In October of 2020, the Office of the Prime Minister of Iceland assembled a five-person committee tasked with authoring an AI policy for Iceland. Part of the process included soliciting comments from the public. In March IIIM submitted a 14-page report advising the committee on the subject. The committee has now delivered a final report that resulted from its work, which outlines policy suggestions. The Prime Minister plans to present the report to parliament later this month.
The report, titled “Stefna Íslands um gervigreind”, describes three pillars on which the AI policy for Iceland shall rest. The first is that AI should be for the benefit of everyone. The report points out that there are many potential situations in which decisions made by AI systems may have ethical and moral implications, and suggests guiding values along with a framework for evaluating such circumstances.

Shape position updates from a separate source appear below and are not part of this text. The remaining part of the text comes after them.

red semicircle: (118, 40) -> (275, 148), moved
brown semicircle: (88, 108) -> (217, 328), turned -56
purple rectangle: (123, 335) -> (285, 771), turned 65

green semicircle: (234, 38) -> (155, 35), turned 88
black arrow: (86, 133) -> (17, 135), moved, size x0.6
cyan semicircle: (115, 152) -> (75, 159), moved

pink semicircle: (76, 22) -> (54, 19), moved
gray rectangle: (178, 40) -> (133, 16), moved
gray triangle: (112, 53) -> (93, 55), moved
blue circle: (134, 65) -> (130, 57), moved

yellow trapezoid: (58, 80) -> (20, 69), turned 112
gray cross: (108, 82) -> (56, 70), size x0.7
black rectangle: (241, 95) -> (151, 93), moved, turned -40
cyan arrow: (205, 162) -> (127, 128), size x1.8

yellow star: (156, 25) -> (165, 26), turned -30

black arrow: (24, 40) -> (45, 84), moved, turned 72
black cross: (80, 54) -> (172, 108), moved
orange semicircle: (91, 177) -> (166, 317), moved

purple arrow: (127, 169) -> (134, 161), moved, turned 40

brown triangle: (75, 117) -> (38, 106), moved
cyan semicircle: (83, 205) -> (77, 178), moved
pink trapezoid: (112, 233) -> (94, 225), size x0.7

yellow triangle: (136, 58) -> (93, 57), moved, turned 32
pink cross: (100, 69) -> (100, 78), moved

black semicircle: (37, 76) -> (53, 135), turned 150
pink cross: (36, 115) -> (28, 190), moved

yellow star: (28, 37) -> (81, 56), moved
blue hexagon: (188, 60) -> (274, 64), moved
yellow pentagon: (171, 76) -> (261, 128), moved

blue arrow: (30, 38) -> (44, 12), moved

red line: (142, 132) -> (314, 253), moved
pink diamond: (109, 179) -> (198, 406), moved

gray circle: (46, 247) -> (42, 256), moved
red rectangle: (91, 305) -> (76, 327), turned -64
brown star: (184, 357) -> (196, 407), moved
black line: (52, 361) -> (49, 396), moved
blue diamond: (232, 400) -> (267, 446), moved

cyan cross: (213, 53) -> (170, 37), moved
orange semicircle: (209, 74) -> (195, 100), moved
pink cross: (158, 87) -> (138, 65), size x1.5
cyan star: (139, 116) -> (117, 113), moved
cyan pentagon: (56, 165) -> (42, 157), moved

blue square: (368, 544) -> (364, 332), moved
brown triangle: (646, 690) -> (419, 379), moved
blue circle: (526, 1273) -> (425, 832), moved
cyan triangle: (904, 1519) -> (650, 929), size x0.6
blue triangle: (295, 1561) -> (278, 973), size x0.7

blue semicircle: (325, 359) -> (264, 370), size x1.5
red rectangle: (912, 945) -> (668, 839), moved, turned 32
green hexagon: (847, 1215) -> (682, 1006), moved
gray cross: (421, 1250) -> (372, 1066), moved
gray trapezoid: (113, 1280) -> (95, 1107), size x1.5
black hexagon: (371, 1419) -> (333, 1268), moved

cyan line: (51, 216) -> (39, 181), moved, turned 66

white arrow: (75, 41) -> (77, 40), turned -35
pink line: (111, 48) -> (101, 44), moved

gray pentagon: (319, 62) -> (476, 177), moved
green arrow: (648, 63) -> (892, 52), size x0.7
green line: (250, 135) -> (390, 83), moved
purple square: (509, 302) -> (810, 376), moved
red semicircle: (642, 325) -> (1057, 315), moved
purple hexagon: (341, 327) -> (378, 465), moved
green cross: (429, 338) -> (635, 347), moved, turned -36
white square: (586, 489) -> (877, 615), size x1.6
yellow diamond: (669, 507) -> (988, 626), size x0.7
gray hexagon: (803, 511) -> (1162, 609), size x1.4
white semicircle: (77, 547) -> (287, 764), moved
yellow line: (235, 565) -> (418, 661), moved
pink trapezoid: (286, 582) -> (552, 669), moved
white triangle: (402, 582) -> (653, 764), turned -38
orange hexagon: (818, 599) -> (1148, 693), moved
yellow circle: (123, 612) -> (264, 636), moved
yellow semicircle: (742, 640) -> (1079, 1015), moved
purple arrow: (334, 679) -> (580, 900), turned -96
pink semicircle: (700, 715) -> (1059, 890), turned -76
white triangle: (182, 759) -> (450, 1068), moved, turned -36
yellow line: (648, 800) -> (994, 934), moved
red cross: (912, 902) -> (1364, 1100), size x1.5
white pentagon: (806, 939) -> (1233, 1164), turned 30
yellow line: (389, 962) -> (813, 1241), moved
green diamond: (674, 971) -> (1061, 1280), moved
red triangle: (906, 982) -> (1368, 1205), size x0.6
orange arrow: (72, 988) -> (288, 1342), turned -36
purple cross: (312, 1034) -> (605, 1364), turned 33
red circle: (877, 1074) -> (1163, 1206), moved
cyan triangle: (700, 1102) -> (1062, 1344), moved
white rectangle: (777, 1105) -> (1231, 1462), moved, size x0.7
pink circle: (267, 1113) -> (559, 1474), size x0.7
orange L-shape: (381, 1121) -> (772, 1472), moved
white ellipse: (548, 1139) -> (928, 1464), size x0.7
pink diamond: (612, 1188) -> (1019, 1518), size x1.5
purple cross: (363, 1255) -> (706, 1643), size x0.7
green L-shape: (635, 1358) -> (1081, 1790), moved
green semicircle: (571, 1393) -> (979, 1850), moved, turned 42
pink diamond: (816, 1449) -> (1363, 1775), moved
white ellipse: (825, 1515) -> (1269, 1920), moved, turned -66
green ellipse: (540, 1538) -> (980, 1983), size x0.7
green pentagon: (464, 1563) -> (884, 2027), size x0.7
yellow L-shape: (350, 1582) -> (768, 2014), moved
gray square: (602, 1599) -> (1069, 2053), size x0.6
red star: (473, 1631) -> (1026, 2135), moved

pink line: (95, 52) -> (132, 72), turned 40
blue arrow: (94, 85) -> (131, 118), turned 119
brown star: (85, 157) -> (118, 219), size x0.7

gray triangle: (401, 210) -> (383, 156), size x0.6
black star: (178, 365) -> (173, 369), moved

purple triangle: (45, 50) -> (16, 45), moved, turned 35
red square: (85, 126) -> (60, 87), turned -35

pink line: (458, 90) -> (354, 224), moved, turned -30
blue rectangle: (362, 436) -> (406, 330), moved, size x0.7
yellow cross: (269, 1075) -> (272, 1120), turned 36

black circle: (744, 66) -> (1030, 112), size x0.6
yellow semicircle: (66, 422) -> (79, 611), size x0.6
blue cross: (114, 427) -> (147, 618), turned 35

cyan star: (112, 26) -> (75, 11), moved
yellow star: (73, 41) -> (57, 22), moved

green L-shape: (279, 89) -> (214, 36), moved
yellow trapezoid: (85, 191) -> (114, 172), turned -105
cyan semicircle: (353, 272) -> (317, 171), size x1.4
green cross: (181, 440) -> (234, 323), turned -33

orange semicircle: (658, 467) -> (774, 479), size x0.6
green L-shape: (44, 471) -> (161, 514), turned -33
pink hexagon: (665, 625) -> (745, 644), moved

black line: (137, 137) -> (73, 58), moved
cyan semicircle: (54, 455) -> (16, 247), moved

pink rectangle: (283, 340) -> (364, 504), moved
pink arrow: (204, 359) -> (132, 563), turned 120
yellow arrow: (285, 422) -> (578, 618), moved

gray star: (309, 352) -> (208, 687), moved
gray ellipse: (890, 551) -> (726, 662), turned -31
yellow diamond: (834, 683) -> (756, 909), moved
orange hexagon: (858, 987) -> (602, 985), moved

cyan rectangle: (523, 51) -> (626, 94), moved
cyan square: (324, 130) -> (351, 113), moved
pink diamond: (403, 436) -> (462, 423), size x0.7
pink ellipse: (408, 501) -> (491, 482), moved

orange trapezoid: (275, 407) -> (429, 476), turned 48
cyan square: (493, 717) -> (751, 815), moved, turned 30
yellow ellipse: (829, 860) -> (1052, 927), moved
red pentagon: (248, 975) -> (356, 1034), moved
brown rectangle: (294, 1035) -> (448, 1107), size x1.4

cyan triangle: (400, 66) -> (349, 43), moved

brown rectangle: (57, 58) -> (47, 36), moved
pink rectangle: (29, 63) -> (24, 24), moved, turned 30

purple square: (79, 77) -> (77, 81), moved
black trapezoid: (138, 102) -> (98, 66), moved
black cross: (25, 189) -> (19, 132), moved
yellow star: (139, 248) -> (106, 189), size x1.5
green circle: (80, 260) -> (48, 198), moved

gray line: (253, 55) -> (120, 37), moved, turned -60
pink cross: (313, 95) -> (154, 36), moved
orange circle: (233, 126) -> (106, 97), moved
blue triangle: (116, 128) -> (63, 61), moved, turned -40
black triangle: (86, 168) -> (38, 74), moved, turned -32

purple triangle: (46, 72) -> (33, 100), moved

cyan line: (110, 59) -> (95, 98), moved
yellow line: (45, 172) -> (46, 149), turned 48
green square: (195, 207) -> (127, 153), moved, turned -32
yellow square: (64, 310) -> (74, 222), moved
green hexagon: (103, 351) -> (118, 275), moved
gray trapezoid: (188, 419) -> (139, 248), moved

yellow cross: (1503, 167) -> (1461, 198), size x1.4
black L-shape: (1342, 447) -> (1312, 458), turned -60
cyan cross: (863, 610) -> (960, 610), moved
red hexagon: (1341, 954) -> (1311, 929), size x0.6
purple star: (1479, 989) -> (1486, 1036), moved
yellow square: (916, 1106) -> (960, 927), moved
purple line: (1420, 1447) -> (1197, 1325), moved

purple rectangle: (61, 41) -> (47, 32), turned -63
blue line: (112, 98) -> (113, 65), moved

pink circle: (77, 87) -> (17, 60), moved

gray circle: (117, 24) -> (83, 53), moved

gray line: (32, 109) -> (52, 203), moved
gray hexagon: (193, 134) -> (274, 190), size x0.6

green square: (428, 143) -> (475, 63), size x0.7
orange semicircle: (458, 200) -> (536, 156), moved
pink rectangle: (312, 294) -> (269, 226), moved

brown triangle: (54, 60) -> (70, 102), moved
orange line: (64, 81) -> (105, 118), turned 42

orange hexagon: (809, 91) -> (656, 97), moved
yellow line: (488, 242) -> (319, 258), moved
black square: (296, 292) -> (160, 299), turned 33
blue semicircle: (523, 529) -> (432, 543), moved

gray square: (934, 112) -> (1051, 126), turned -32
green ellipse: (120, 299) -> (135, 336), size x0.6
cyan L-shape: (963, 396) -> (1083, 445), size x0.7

To ensure the competitiveness of Iceland’s private sector, which is the policy’s second pillar, the report suggests methods for supporting and incentivising increased digitization of industry. AI technologies are capable of enabling solutions to complex problems that have previously been uneconomical to solve using manpower in countries with a low population.
The third pillar is education. A future of continuous education, local expertise in AI, and opportunities for adapting AI technologies to Iceland’s industrial needs, needs to be ensured.
IIIM congratulates the government on this new policy, which is an important milestone to ensure that Iceland can participate in discussions and collaborations with other nations on these issues.